Sunday, 27 May 2012

Review - Pink Giraffe

I have just had a glass of Innocent orange juice. Why would I buy such expensive orange juice? Why would I buy any juice at all? (Juice is one of those things that I really like but resent having to pay so much for. It's a luxury item best saved for home time.) Partly because it was on offer and partly because it's full of vitamin C. While I am usually not one to believe that Berocca or multivitamins will speed up the fighting of a virus, it's two days before my first exam and I am willing to try anything. This has been an absolute nightmare of an exam season. I've had to make four different revision timetables from falling so far behind on the previous one. Not once have I managed to do everything I planned in a day. In case you're tempted to feel sorry for me (you're not) and assume I set myself too much; I didn't. My expectations of myself and my day were very reasonable. The schedule allowed for breaks and fun an adequate sleep yet still I couldn't be a grown up about it. And now I'm ill and I've run out of time and I'm resorting to vitamin C and prayer when I don't really believe the provenance (am I using that in the right context?) of either. I have no work ethic and it is only sheer luck (or God) that has given me the grace of almost making it to twenty one without having realised this before. I've tasted the bitter pill of rejection (lol) a few times over the past year so I knew things were getting harder but even then, I've still been very lucky. NOT ANYMORE. Exams were the one thing that I could count on doing well in but I always suspected that they wouldn't remain lazy and easy. But I never expected this. This is insane. I don't need to be tested this rigorously to do what will in all likelihood be glorified admin for ten years followed by some light creativity and management. Or even to achieve world peace! (I'm going to become fluent in French and join the UN peace corps.) I might have done more work than I've ever done for anything ever but it's still nowhere near enough. I know everyone needs to learn that everything isn't easy at some point but this is a very cruel way to teach someone; dangling the threat of a life where no one will give you a chance because it says 'ii' instead of 'i'. They were going to go terribly anyway, you didn't need to make me ill as well.

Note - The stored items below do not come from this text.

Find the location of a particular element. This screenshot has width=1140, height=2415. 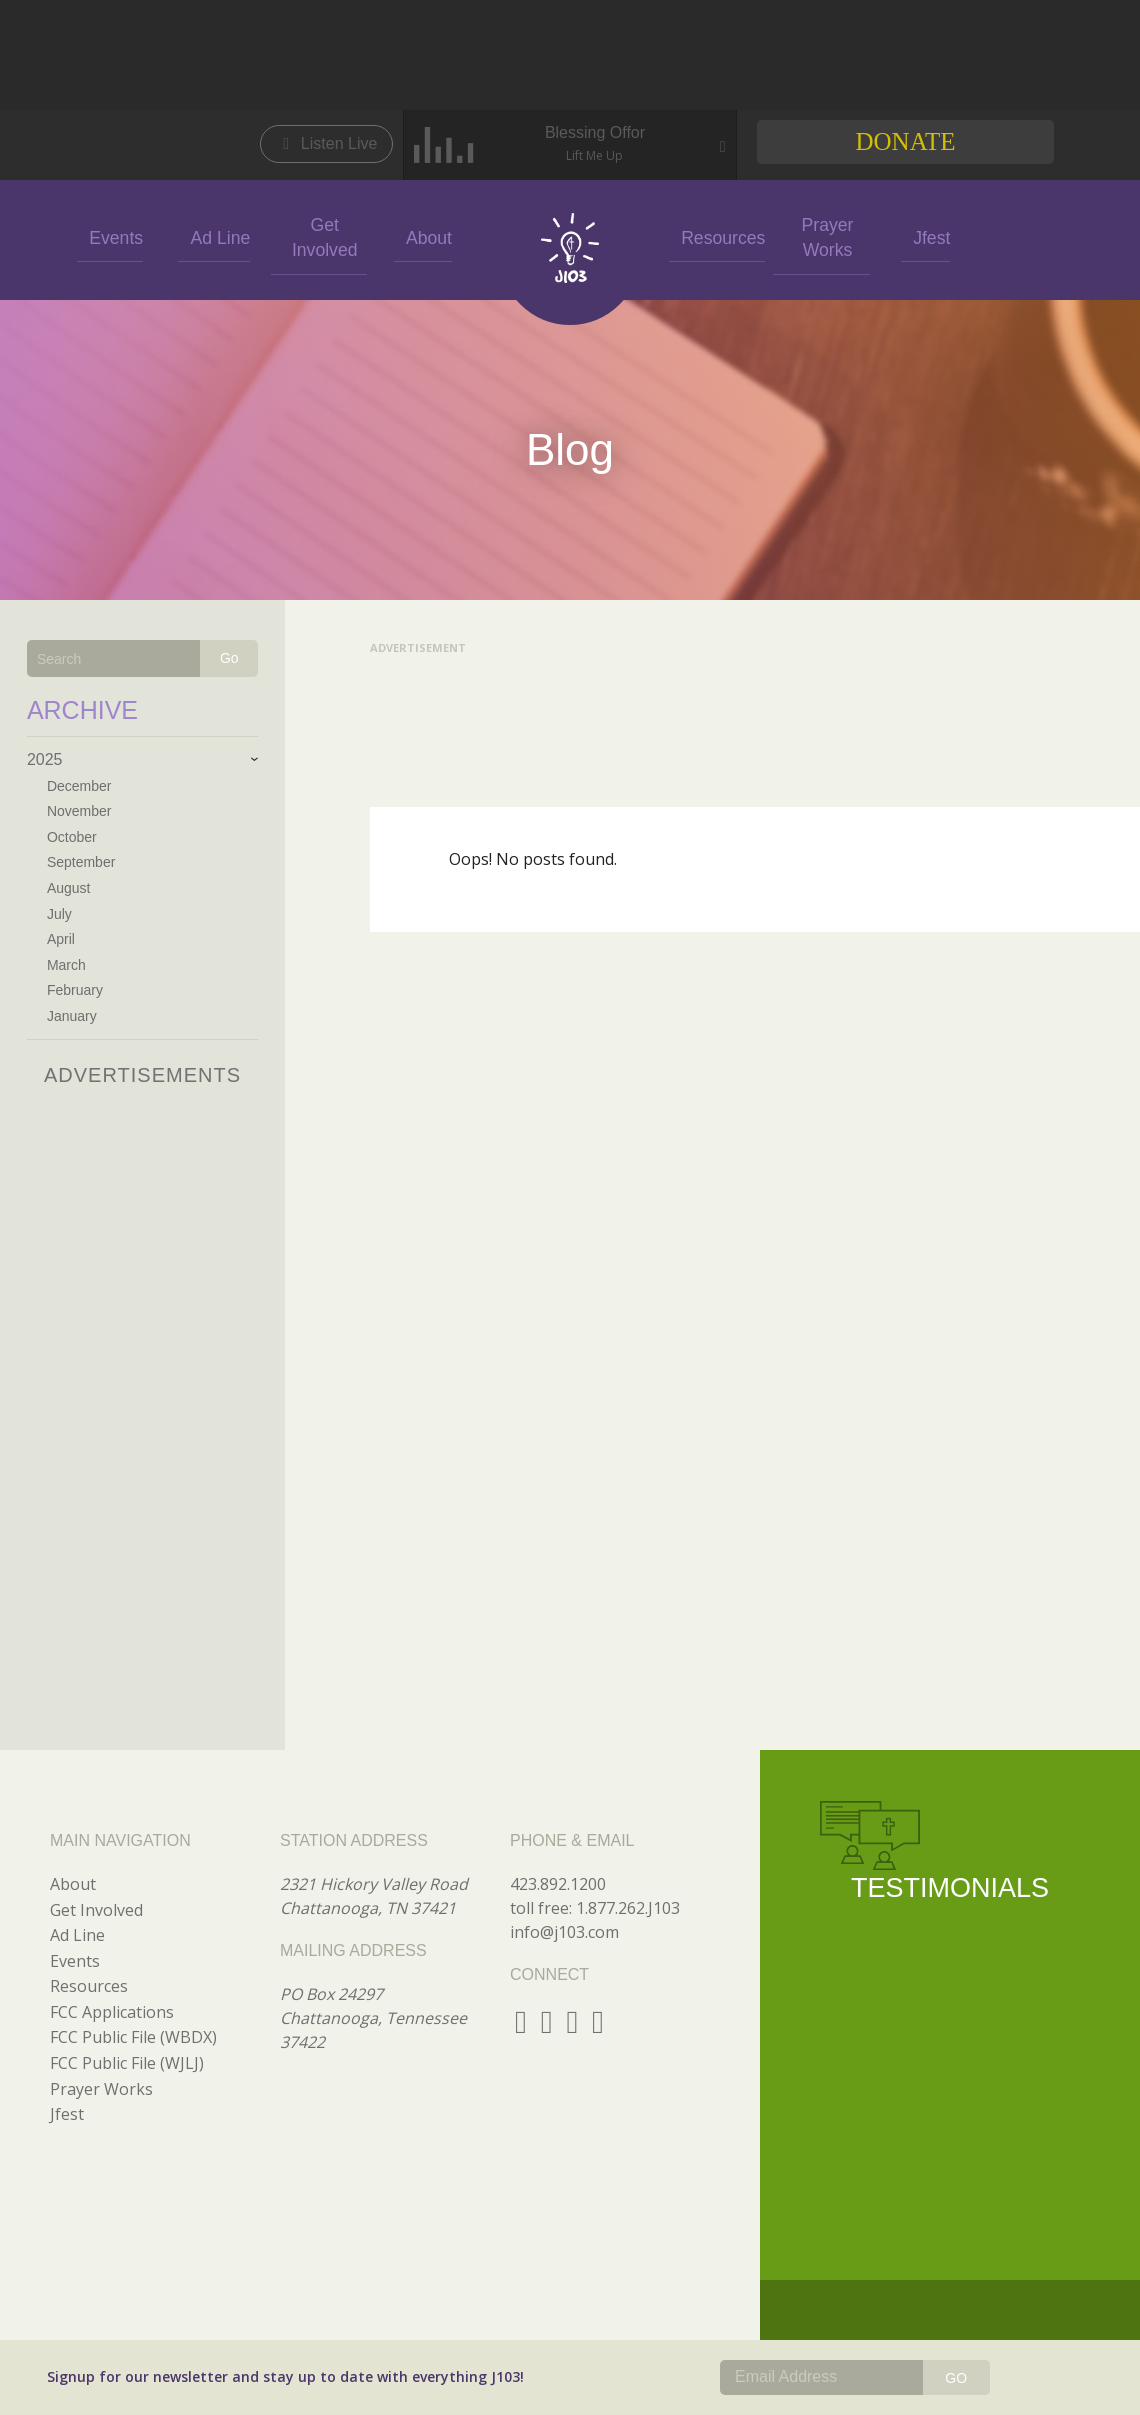 Prayer Works is located at coordinates (821, 236).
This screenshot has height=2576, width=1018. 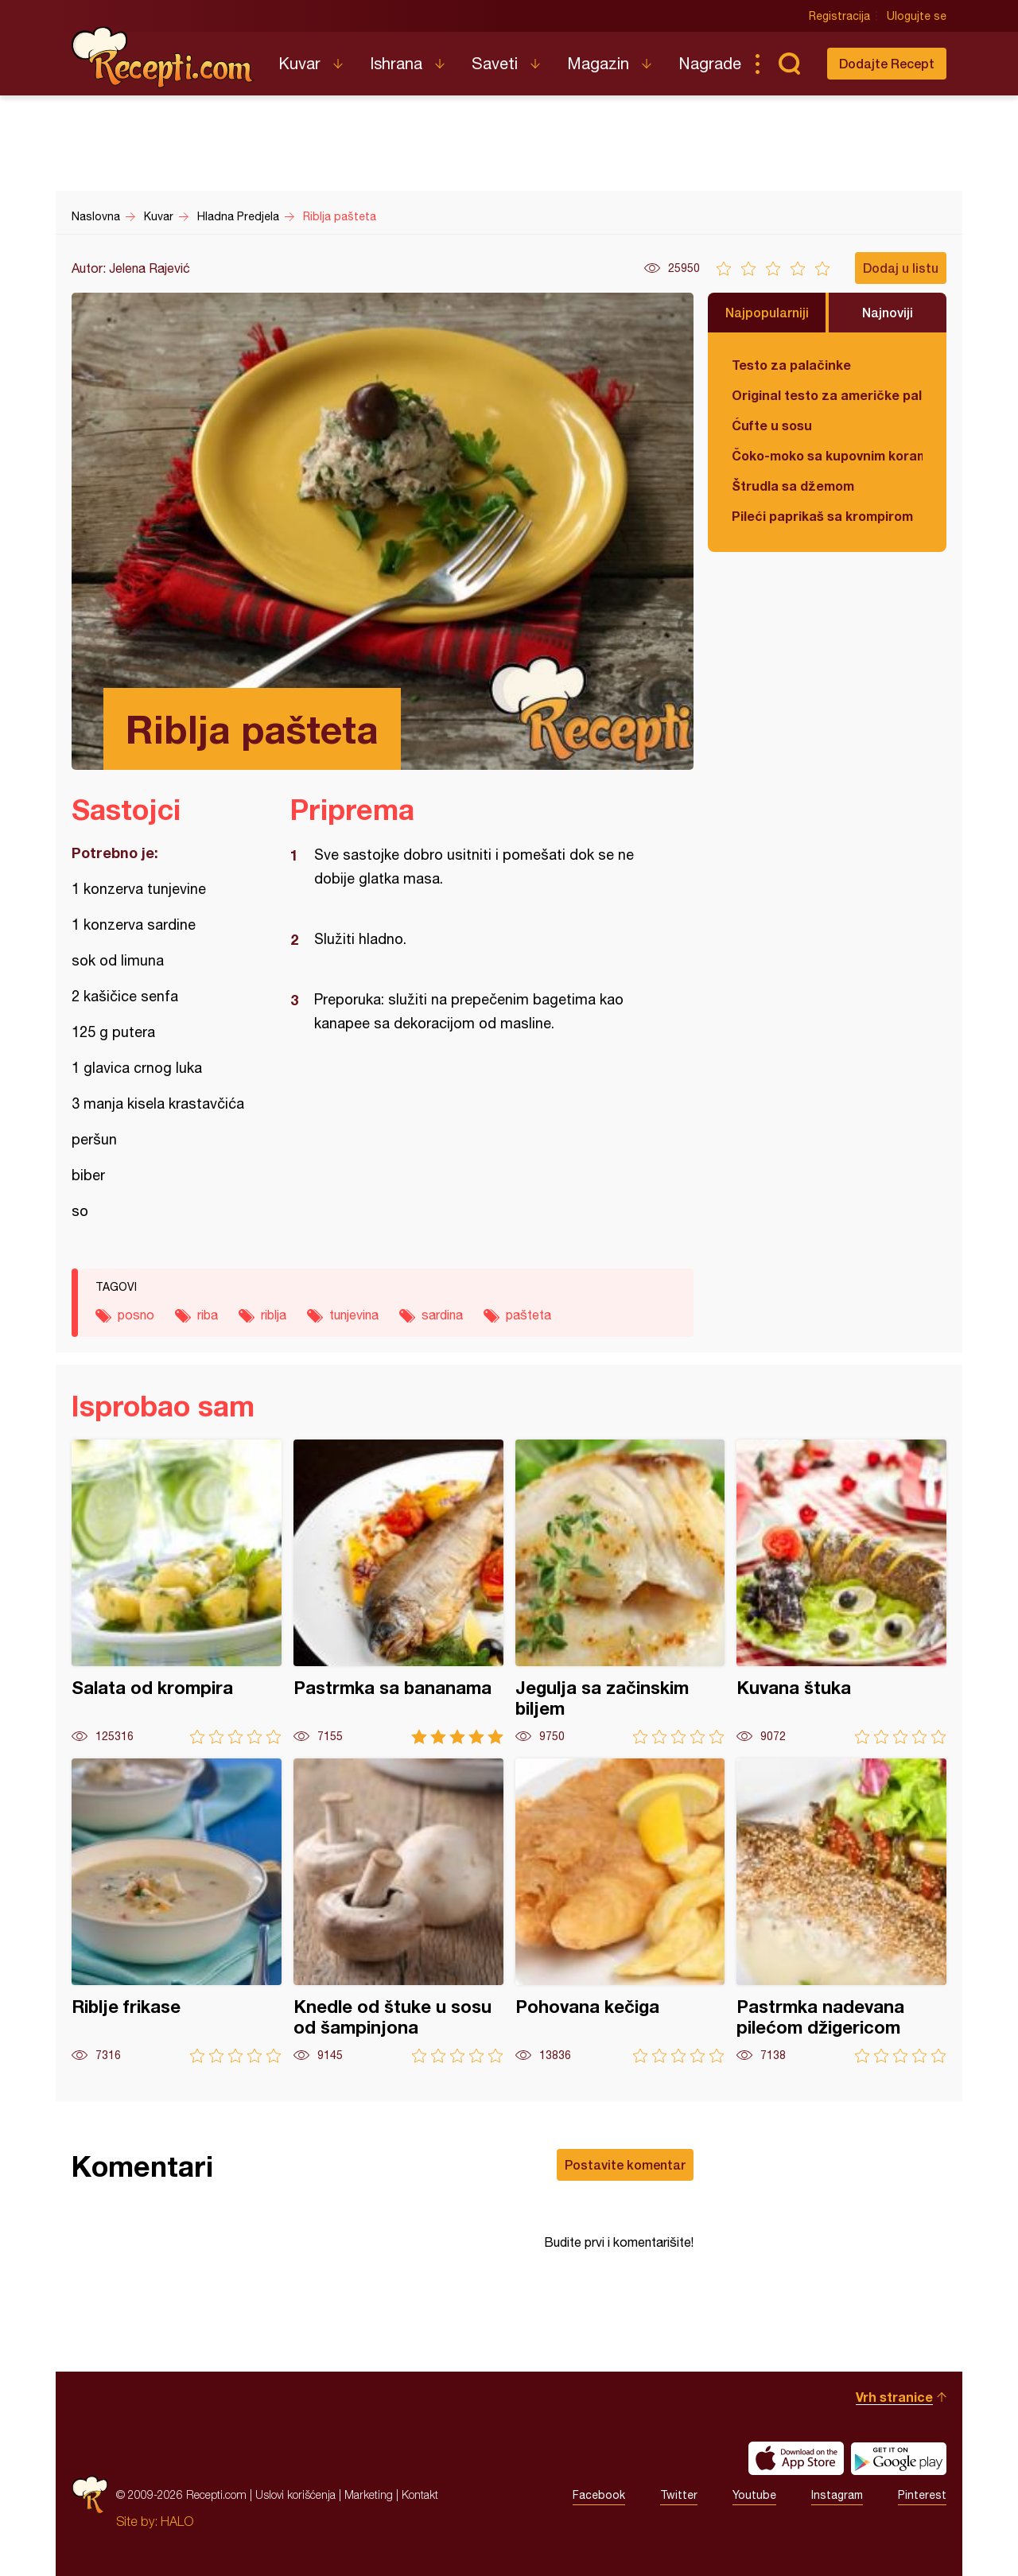 What do you see at coordinates (273, 1314) in the screenshot?
I see `riblja` at bounding box center [273, 1314].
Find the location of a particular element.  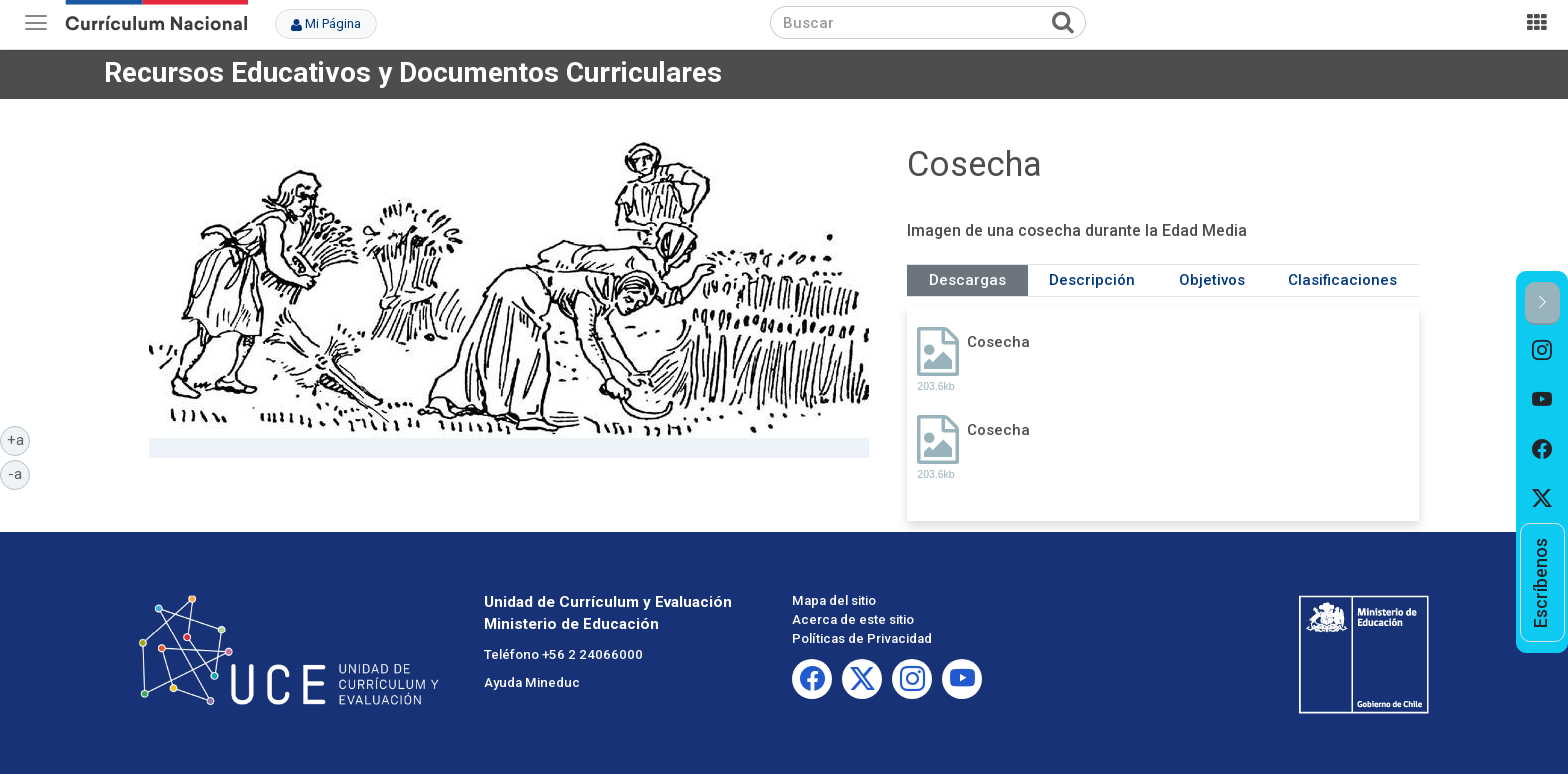 Objetivos [tab] is located at coordinates (1212, 280).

My illness meant that yesterday, I woke up very late, spent the majority of the afternoon trying to work but felt too heady and sick and ultimately relinquished to nap. Then I spoke to my parents who told me (kindly) to suck it up and maybe go for a walk to separate 'ill day' from 'two days before exam'. So I did. Then I bumped into this guy. Which would have been horrif in my ill, stressed state except as it turns out, I felt nothin' special except awkwardness. Well done me. Six months to get over four years isn't so bad. And then I did some work and felt very good and pleased but then I went to dinner and felt very inside my own head and thought 'oh hey this wouldn't have happened before' but that's just me and really just a corollary of not being a teenager who doesn't hate people. Plus, to reiterate, sharing food with a non-vegetarian is infinitely more fun. What did we share? Sweet and sour chicken, 'Pink Giraffe' mixed noodles, 'Pink Giraffe' sizzling beef and egg fried rice (with peas and carrots) at the Pink Giraffe.
I was really, really pleasantly surprised. I was expecting it to be awful because it looks like one of those tacky 'catering to Western palettes' Chinese places where all you can taste is MSG and need to drink lots of water to make up for it. This stuff did cater to the Western palette but that's not bad in itself. If the food is good, the food is good. And here, the food was excellent. The noodles were fresh and just coated with soy sauce and filled with lovely crisp vegetables to counter the fatty duck. The chicken and prawns were slightly sweet and just cooked. 'Gourmet'. The beef was similarly tender and surrounded by zingy fresh chillies and green peper and green beans. The sauce had (amongst other things) thai basil running through it and was sweet but not too sweet and savoury and delicious. The sweet and sour chicken was coated with a lovely glaze and looked really, really appetising which is surprising for sweet and sour chicken. But as it turns out, I just don't really like sweet and sour chicken. I could tell that this was well done but it was still much too sweet. I bet at the beginning of this post you never thought I'd be able to connect this with food.